Home > Lingkungan Saturday, 08 Mar 2025, 17:24 WIB
Petak-petak sawah juga tampak tergenang air yang berlimpah, membentuk bak kolam-kolam kecil siap tanam. Semua sejuk dan enak dipandang.

Oleh: Dr. Yenrizal, M.Si (Akademisi Komunikasi Lingkungan UIN Raden Fatah)
Musim hujan menjadi penanda datangnya Ramadhan tahun ini. Dari sekedar rintik-rintik hingga hujan deras bercampur petir. Gelantungan awan mendung, bergelayut di atas langit, sudah terlihat sejak sore. Menjelang magrib hingga sampai sehabis tarawih, curahan air dipastikan akan turun. Hampir setiap hari siklus itu terjadi.
Hujan akan jadi berkah, begitu pesan leluhur. Tak ada yang bisa hidup di muka bumi ini tanpa ada siraman air. Airlah sumber kehidupan, ditunggu selalu setiap musim. Bahkan pepatah berkata, hujan sehari menghapus panas setahun. Ada pula profesi kemudian dilekatkan dengan hujan, Pawang Hujan. Tapi tak ada Pawang Kemarau.
Di beberapa jalur pinggir jalan raya, pada kali-kali kecil yang disekitarnya, menyeruak di antara semak-semak liar, serombongan pemancing berjejer mencoba rejeki, berharap Gabus (Channa striata), Nila (Oreochromis niloticus), atau setidaknya Ikan Betok (Anabas testudineus) bisa terkait kail. Kedatangan para pemancing juga hanya ramai di musim penghujan, maklum di musim kemarau semua kering, airnya sedikit bahkan tak ada. Hujanlah yang membantu.
Petak-petak sawah juga tampak tergenang air yang berlimpah, membentuk bak kolam-kolam kecil siap tanam. Semua sejuk dan enak dipandang. Tak heran, masuknya musim penghujan merupakan penanda masuknya masa bertanam padi.
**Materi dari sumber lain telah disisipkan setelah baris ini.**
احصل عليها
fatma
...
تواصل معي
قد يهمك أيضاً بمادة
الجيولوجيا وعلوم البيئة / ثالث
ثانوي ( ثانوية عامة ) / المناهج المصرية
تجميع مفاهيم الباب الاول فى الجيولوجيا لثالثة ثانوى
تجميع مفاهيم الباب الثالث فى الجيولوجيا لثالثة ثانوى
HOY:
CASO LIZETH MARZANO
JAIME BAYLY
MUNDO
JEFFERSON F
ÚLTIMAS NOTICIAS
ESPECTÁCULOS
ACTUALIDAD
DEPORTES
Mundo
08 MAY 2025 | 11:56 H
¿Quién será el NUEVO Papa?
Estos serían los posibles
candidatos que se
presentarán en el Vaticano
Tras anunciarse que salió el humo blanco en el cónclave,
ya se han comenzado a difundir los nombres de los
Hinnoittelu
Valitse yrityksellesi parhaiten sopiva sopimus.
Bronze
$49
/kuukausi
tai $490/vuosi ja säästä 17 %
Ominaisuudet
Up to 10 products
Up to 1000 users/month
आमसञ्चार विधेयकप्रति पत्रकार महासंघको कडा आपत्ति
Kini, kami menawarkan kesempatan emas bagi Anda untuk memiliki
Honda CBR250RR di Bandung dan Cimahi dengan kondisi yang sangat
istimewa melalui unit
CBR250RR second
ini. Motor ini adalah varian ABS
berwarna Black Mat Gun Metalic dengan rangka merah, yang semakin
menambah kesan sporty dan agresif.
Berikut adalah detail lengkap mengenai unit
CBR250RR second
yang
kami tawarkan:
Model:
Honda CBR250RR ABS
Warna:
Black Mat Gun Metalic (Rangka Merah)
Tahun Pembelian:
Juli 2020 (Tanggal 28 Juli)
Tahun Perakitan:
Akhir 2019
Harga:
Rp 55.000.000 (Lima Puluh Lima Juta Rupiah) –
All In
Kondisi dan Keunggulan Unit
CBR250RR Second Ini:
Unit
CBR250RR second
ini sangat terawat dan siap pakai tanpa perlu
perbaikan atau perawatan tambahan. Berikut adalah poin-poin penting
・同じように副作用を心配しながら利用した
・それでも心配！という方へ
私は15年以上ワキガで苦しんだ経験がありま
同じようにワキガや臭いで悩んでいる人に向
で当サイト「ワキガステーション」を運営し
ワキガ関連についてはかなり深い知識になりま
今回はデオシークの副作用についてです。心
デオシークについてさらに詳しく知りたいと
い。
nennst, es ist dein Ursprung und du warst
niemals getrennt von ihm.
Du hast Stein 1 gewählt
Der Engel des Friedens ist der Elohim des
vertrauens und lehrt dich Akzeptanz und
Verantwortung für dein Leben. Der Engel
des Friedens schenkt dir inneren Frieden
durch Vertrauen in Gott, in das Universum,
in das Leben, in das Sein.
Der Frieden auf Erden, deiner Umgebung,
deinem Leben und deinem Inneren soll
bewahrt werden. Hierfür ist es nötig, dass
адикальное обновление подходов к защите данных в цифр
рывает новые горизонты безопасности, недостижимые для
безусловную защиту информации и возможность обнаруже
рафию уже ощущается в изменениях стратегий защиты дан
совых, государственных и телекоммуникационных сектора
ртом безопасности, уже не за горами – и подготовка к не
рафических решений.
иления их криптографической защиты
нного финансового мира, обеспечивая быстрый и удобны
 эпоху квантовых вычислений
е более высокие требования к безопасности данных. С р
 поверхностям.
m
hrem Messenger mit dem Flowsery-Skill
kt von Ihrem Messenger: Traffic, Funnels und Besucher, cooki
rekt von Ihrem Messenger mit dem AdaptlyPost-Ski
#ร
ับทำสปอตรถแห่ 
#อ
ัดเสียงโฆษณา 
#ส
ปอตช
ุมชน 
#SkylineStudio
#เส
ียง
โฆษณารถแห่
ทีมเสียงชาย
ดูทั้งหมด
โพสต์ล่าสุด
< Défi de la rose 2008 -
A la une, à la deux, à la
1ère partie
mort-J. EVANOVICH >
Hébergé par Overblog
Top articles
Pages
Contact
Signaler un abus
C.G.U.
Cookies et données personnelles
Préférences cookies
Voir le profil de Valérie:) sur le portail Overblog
Di tempat lain, kerbau-kerbau rawa yang memang hidup di dalam air, begitu lincah menyeberangi lebung-lebung dalam. Mereka hebat dalam berenang, lihai dalam berendam. Semakin dalam lebung, semakin kuat mereka berenang. Tanduk-tanduk hitam menyembul dari pekatnya air, bergerak bergerombol mencari rumput-rumput baru. Di musim hujan, Kerbau Rawa (Bubalus bubalis Linn), bagai mendapatkan kebahagiaannya. Mereka memang berhabitat di air dan hujan adalah yang ditunggu-tunggu.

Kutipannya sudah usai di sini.